■ **What the exercise asks**
Nothing outside the range below should be printed. Output exactly the lines from the line with "Find the location of a particular element. The width" to the line with "What do you see at coordinates (453, 2137)", both included.

Stored records
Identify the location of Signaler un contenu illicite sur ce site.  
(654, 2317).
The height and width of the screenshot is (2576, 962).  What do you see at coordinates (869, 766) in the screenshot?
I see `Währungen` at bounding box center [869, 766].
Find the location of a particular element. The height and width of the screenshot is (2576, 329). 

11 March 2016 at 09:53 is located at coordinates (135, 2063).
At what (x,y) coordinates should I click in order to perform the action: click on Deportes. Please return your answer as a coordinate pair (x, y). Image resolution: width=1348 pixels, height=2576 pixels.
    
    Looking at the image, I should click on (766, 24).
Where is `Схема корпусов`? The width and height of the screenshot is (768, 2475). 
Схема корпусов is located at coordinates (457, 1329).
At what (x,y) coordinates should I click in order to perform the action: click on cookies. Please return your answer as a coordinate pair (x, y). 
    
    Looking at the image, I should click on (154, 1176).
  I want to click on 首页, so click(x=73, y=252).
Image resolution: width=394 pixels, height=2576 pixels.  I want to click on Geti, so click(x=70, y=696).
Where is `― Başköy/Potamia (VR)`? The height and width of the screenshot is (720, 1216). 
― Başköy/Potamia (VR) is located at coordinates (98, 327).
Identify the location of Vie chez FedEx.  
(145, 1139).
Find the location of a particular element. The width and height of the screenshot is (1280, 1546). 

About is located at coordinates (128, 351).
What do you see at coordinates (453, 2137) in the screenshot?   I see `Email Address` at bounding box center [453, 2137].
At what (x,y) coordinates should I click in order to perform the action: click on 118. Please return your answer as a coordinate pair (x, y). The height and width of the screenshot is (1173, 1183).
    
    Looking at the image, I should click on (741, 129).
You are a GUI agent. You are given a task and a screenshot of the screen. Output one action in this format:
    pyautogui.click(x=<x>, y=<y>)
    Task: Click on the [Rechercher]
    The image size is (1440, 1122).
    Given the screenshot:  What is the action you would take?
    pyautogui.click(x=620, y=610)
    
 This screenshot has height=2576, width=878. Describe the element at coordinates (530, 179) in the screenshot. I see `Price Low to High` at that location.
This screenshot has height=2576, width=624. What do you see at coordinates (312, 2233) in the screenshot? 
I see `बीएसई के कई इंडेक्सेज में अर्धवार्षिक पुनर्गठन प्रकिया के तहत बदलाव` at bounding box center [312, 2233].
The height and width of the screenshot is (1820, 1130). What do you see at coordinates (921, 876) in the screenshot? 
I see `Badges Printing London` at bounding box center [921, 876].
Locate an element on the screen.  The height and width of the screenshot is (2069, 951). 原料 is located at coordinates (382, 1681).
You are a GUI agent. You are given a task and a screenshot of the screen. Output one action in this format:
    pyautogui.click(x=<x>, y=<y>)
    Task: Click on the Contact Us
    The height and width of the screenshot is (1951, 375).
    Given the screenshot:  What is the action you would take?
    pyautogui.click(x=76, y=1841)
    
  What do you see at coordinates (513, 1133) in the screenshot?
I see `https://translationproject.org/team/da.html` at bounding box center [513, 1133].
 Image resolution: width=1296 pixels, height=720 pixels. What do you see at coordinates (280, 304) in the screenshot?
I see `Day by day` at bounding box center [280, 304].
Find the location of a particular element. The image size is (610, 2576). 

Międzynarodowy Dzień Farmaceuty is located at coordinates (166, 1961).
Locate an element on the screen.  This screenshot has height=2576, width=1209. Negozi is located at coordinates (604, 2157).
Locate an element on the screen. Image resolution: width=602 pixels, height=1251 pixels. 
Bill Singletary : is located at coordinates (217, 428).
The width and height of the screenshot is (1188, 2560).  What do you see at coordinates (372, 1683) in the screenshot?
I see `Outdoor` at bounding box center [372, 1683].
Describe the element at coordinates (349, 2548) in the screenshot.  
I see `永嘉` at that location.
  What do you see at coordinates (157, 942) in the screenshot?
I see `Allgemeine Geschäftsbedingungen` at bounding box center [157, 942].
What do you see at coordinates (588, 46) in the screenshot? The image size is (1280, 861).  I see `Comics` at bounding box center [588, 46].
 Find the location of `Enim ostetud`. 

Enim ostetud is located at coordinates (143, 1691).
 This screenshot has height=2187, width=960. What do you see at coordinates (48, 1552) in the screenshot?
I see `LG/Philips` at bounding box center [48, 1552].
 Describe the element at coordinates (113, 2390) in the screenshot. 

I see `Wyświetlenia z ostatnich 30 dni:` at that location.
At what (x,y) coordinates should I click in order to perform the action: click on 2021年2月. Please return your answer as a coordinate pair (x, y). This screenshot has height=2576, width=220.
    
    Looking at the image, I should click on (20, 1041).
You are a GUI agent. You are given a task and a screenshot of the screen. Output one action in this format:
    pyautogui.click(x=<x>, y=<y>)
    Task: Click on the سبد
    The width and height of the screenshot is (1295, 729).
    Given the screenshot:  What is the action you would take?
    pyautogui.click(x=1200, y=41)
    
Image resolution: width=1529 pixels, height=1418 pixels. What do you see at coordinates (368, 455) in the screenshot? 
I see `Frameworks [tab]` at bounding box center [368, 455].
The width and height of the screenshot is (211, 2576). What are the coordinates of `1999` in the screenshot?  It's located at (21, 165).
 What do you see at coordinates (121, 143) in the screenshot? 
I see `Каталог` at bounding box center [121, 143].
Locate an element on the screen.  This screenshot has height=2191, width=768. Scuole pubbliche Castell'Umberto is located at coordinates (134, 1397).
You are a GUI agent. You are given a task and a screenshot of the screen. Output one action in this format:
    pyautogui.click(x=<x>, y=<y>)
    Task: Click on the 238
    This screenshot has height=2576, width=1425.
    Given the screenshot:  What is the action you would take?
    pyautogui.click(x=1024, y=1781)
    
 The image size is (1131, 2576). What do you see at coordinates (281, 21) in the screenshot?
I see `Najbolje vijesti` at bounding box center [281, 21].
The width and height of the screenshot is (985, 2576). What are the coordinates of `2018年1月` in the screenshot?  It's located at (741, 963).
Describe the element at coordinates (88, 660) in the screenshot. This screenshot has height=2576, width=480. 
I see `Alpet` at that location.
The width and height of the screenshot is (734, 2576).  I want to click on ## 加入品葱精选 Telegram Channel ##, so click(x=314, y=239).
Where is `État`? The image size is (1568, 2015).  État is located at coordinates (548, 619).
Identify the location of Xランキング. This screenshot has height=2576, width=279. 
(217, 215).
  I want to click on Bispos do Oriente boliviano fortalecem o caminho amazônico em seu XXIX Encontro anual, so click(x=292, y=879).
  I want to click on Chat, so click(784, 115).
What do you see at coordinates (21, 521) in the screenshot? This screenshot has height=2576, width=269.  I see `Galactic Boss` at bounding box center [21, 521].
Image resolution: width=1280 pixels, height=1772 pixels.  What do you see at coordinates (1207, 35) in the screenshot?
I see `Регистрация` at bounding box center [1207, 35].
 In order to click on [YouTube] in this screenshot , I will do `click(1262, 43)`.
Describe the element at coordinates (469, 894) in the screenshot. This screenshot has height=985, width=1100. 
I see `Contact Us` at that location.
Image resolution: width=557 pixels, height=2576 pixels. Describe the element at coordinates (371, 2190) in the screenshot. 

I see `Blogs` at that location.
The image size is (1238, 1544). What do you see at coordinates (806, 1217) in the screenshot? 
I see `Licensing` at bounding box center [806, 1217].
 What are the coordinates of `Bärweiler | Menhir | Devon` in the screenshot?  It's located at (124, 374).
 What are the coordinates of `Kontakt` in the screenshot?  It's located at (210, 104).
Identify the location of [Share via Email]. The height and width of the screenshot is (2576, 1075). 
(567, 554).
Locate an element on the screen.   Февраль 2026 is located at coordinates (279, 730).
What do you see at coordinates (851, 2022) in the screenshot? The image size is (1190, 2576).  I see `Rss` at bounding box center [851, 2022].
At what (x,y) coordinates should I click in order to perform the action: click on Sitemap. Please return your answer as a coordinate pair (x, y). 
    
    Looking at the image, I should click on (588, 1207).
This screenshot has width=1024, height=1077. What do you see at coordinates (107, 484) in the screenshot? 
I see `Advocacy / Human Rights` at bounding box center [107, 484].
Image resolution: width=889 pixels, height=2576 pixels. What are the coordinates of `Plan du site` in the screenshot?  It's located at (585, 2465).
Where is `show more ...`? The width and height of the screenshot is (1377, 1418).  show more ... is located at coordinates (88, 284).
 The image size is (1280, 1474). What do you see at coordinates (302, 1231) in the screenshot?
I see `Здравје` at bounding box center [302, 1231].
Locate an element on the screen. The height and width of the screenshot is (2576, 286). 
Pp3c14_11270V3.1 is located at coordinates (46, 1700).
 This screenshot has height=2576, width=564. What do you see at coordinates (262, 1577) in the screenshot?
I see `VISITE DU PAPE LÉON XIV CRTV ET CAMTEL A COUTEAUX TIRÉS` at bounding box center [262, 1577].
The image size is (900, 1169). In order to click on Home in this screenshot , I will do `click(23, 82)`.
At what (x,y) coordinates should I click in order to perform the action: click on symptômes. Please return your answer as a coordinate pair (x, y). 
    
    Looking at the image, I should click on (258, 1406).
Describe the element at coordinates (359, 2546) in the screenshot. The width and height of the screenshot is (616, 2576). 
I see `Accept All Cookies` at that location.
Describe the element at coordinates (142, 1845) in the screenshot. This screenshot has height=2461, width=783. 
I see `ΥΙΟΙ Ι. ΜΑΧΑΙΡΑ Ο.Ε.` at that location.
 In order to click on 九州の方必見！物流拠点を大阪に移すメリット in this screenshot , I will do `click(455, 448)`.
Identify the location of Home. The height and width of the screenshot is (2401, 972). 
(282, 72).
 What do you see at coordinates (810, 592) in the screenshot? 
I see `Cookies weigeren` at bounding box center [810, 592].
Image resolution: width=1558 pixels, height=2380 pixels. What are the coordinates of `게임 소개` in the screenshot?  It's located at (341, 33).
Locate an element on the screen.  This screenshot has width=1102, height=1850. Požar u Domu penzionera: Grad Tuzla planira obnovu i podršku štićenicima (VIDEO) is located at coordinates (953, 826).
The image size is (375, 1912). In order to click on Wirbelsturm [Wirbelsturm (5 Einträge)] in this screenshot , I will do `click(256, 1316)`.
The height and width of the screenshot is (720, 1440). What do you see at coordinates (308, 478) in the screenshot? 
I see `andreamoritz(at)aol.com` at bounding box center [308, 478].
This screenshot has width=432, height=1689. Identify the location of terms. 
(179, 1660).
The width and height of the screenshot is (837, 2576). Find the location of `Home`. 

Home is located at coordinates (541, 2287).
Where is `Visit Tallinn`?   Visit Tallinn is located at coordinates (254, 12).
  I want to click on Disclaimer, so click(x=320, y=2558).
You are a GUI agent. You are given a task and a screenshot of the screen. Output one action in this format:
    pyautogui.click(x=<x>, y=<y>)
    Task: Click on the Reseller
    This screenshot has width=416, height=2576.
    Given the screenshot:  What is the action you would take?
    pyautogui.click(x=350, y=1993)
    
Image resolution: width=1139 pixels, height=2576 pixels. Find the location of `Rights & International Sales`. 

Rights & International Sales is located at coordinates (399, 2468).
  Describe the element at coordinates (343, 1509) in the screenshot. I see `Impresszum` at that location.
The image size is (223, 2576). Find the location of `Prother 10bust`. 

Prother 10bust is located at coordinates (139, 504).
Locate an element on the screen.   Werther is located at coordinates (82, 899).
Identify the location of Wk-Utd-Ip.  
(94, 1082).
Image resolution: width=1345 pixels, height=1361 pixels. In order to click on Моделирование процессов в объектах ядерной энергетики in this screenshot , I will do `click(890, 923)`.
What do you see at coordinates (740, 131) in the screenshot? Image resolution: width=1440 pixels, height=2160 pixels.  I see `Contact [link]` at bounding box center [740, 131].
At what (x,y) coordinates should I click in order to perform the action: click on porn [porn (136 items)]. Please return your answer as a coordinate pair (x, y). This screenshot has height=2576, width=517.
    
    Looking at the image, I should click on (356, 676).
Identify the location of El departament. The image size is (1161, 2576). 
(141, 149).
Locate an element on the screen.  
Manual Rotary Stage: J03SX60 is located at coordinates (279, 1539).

■ **Output below**
Find the location of a particular element. The width and height of the screenshot is (1280, 1546). 

About is located at coordinates (128, 351).
What do you see at coordinates (453, 2137) in the screenshot?   I see `Email Address` at bounding box center [453, 2137].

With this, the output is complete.